> **Activity**
Return each line of the listing that has the word "爱车自检" in it.

> **Records for processing**

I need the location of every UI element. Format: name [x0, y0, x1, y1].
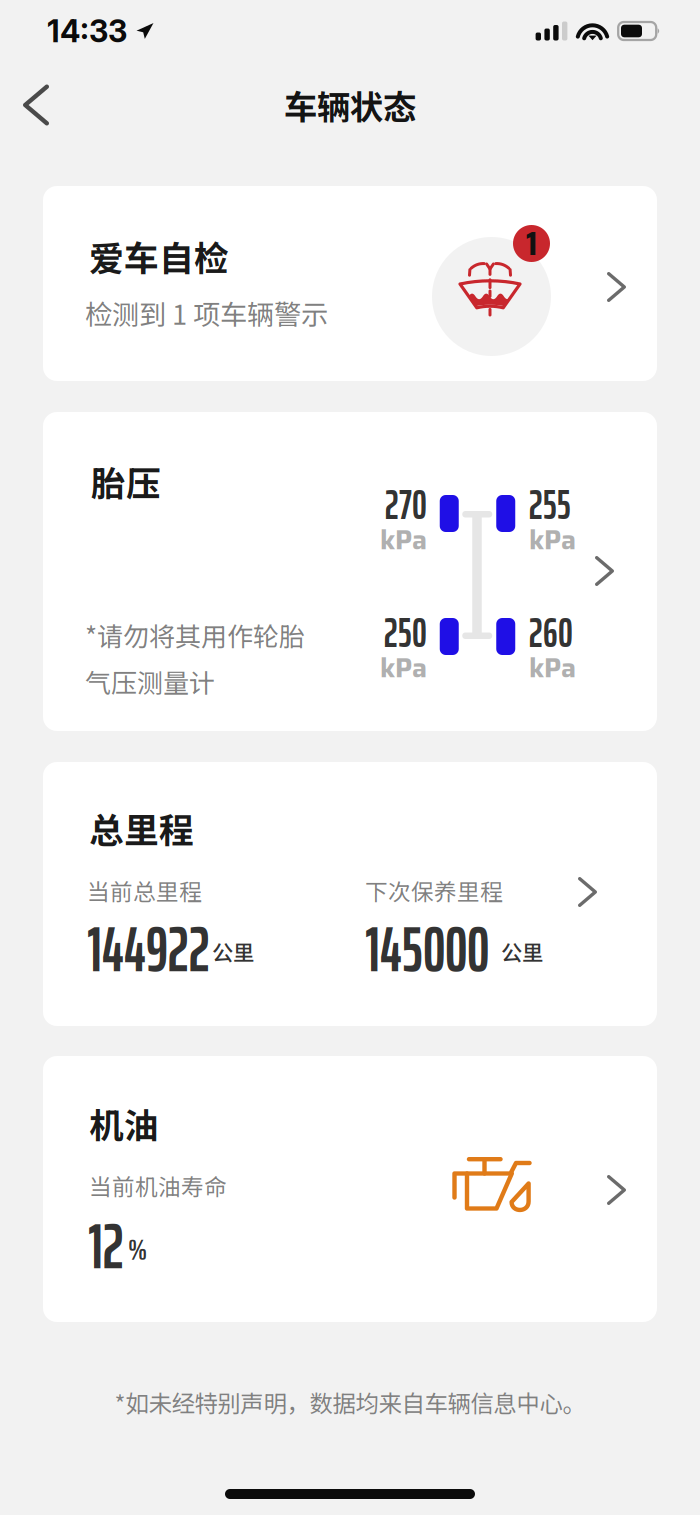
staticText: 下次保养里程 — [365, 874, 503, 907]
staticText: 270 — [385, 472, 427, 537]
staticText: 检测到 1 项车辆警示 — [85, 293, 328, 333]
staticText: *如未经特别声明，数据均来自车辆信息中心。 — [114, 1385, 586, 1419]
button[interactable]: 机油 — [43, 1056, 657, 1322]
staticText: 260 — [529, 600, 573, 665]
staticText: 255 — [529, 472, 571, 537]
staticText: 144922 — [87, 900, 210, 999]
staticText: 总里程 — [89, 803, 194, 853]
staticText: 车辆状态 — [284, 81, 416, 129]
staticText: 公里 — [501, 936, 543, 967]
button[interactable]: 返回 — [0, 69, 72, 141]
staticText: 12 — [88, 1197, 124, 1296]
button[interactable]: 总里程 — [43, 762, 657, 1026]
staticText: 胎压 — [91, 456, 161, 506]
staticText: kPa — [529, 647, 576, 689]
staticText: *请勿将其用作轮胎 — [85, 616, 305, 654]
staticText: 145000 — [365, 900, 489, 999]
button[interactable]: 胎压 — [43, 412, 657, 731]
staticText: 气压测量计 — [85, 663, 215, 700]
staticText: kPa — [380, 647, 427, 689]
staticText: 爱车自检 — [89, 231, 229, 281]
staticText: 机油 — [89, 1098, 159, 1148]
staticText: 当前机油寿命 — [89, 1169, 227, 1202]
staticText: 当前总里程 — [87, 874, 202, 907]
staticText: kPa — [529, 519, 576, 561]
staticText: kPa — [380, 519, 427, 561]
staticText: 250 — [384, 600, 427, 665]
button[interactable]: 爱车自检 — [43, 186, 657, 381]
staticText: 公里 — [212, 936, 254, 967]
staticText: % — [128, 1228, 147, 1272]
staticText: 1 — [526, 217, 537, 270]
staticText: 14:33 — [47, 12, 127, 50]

> **Solution to this task**
staticText: 爱车自检 — [89, 231, 229, 281]
button[interactable]: 爱车自检 — [43, 186, 657, 381]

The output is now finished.